The president of the company previously identified as “Vendor X” promised to get his engineers involved in looking at the cost of developing a particularly promising pump lubricant application method. To date, there are no progress updates. He made an offer to provide cost versus benefit information in tutorial format at the next conference; it was met with lukewarm approval by the reviewers who evidently have their own agendas. So, rather than trying to teach the unteachable, it’s more desirable to discuss superior lubrication methods with innovative user-professionals. There is no gain in continuing with futile efforts to convince vendors to build better pumps or pumps that fail less frequently. Instead, the goal is to publish upgraded topics and highlight cost justified opportunities in publications and materials that will potentially reach receptive audiences.

And that’s where the story ends. Were it not for enjoying the centrifugal pump’s decades of success, those involved could look back at years of tilting at windmills. Not even Don Quixote spent that much time on a task!

References

1. Bloch, Heinz P. Machinery Reliability Improvement. Houston: Gulf Publishing Company, 1982.

2. Bloch, Heinz P. Practical Lubrication for Industrial Facilities, 2nd Edition. Lilburn: Fairmont Publishing Company, 2009.

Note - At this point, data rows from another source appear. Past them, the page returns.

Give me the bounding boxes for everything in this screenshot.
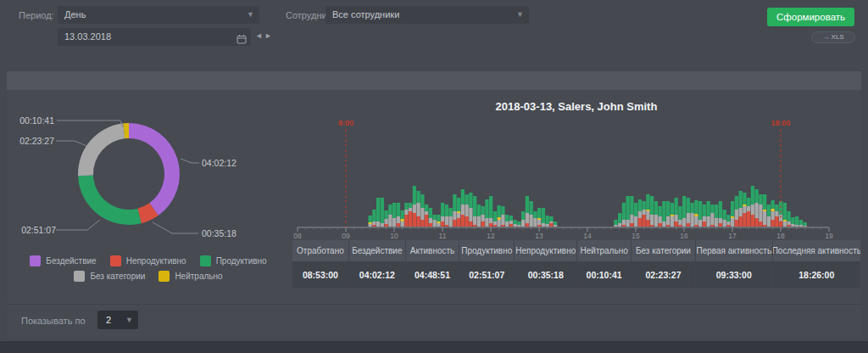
col-header: Без категории [631, 240, 695, 261]
leader-line [56, 220, 100, 230]
activity-donut-chart: 00:10:41 02:23:27 04:02:12 02:51:07 00:3… [8, 98, 288, 255]
export-xls-button[interactable]: → XLS [811, 31, 855, 43]
legend-swatch-no-category [74, 271, 85, 282]
activity-timeline-chart: 080910111213141516171819 9:0018:00 [292, 115, 862, 241]
col-header: Последняя активность [772, 240, 860, 261]
period-select[interactable]: День ▼ [58, 6, 259, 24]
col-header: Нейтрально [576, 240, 631, 261]
svg-text:18:00: 18:00 [771, 119, 790, 127]
svg-text:08: 08 [293, 232, 302, 240]
cell-last-activity: 18:26:00 [772, 261, 860, 288]
cell-unproductive: 00:35:18 [514, 261, 576, 288]
cell-first-activity: 09:33:00 [695, 261, 772, 288]
svg-text:18: 18 [776, 232, 785, 240]
cell-no-category: 02:23:27 [631, 261, 695, 288]
cell-neutral: 00:10:41 [576, 261, 631, 288]
donut-legend: Бездействие Непродуктивно Продуктивно Бе… [8, 255, 288, 282]
legend-swatch-neutral [159, 271, 170, 282]
col-header: Продуктивно [459, 240, 514, 261]
donut-callout-idle: 04:02:12 [202, 158, 236, 168]
donut-slice-Бездействие[interactable] [129, 123, 180, 216]
svg-text:10: 10 [390, 232, 398, 240]
col-header: Непродуктивно [514, 240, 576, 261]
donut-slice-Продуктивно[interactable] [78, 176, 142, 225]
svg-text:9:00: 9:00 [338, 119, 353, 127]
timeline-bars [369, 186, 807, 227]
table-header-row: Отработано Бездействие Активность Продук… [292, 240, 860, 261]
col-header: Первая активность [695, 240, 772, 261]
chevron-down-icon: ▼ [125, 311, 133, 329]
period-select-value: День [64, 9, 86, 20]
panel-footer-divider [7, 304, 861, 305]
cell-idle: 04:02:12 [348, 261, 405, 288]
svg-text:14: 14 [583, 232, 592, 240]
legend-label: Непродуктивно [126, 256, 186, 266]
donut-callout-productive: 02:51:07 [21, 225, 56, 235]
cell-activity: 04:48:51 [405, 261, 459, 288]
col-header: Бездействие [348, 240, 405, 261]
date-value: 13.03.2018 [64, 31, 111, 42]
donut-callout-no-category: 02:23:27 [19, 136, 54, 146]
leader-line [181, 159, 199, 163]
report-screen: Период: День ▼ 13.03.2018 ◄► Сотрудник: … [0, 0, 868, 353]
svg-text:17: 17 [728, 232, 737, 240]
timeline-axis: 080910111213141516171819 [293, 227, 833, 240]
svg-text:09: 09 [342, 232, 350, 240]
date-input[interactable]: 13.03.2018 [58, 28, 251, 46]
summary-table: Отработано Бездействие Активность Продук… [292, 240, 860, 288]
chevron-down-icon: ▼ [247, 6, 254, 24]
col-header: Отработано [292, 240, 348, 261]
svg-text:11: 11 [439, 232, 447, 240]
legend-item-no-category[interactable]: Без категории [74, 271, 145, 282]
cell-worked: 08:53:00 [292, 261, 348, 288]
page-size-value: 2 [106, 315, 111, 325]
next-day-icon[interactable]: ► [264, 31, 274, 40]
legend-label: Бездействие [46, 256, 96, 266]
legend-item-idle[interactable]: Бездействие [30, 255, 96, 266]
legend-label: Продуктивно [216, 256, 267, 266]
legend-label: Без категории [90, 272, 145, 281]
page-size-label: Показывать по [21, 316, 86, 326]
generate-button[interactable]: Сформировать [767, 8, 854, 26]
employee-select-value: Все сотрудники [332, 9, 399, 20]
panel-header-strip [7, 71, 861, 90]
timeline-title: 2018-03-13, Salers, John Smith [292, 100, 860, 113]
legend-item-unproductive[interactable]: Непродуктивно [110, 255, 186, 266]
leader-line [153, 222, 198, 233]
legend-swatch-productive [200, 255, 211, 266]
leader-line [56, 141, 86, 146]
date-nav: ◄► [255, 31, 274, 40]
donut-callout-unproductive: 00:35:18 [202, 228, 236, 238]
svg-text:16: 16 [680, 232, 688, 240]
employee-select[interactable]: Все сотрудники ▼ [326, 6, 529, 24]
donut-slices[interactable] [78, 123, 180, 225]
bottom-strip [0, 341, 868, 353]
legend-item-neutral[interactable]: Нейтрально [159, 271, 222, 282]
prev-day-icon[interactable]: ◄ [255, 31, 264, 40]
svg-text:15: 15 [632, 232, 640, 240]
chevron-down-icon: ▼ [516, 6, 524, 24]
page-size-select[interactable]: 2 ▼ [97, 311, 138, 329]
col-header: Активность [405, 240, 459, 261]
table-row: 08:53:00 04:02:12 04:48:51 02:51:07 00:3… [292, 261, 860, 288]
svg-text:13: 13 [535, 232, 543, 240]
svg-text:12: 12 [487, 232, 495, 240]
period-label: Период: [19, 10, 54, 20]
cell-productive: 02:51:07 [459, 261, 514, 288]
legend-item-productive[interactable]: Продуктивно [200, 255, 267, 266]
svg-text:19: 19 [825, 232, 833, 240]
legend-swatch-idle [30, 255, 41, 266]
legend-label: Нейтрально [175, 272, 222, 281]
donut-slice-Без категории[interactable] [78, 123, 125, 176]
calendar-icon[interactable] [236, 32, 247, 50]
donut-callout-neutral: 00:10:41 [19, 115, 54, 126]
legend-swatch-unproductive [110, 255, 121, 266]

Optimized Equipment Lubrication, Oil Mist Technology, and Storage Preservation Best Practices by Heinz Bloch is scheduled to be released Fall of 2019 by Reliabilityweb.com Publishing.

Heinz Bloch

Heinz P. Bloch is a professional engineer with offices in West Des Moines, Iowa. He advises process and power plants worldwide on reliability improvement and maintenance cost reduction opportunities. Heinz is the author of 17 full-length texts and over 400 papers and technical articles. His most recent texts include "A Practical Guide to Compressor Technology" (2006, John Wiley & Sons, NY, ISBN 0-471-727930-8); "Pump User's Handbook: Life Extension," (2006, Fairmont Publishing Company, Lilburn, ISBN 0-88173-517-5) and "Machinery Uptime Improvement," (2006, Elsevier-Butterworth-Heinemann, Stoneham, MA, ISBN 0-7506-7725-2)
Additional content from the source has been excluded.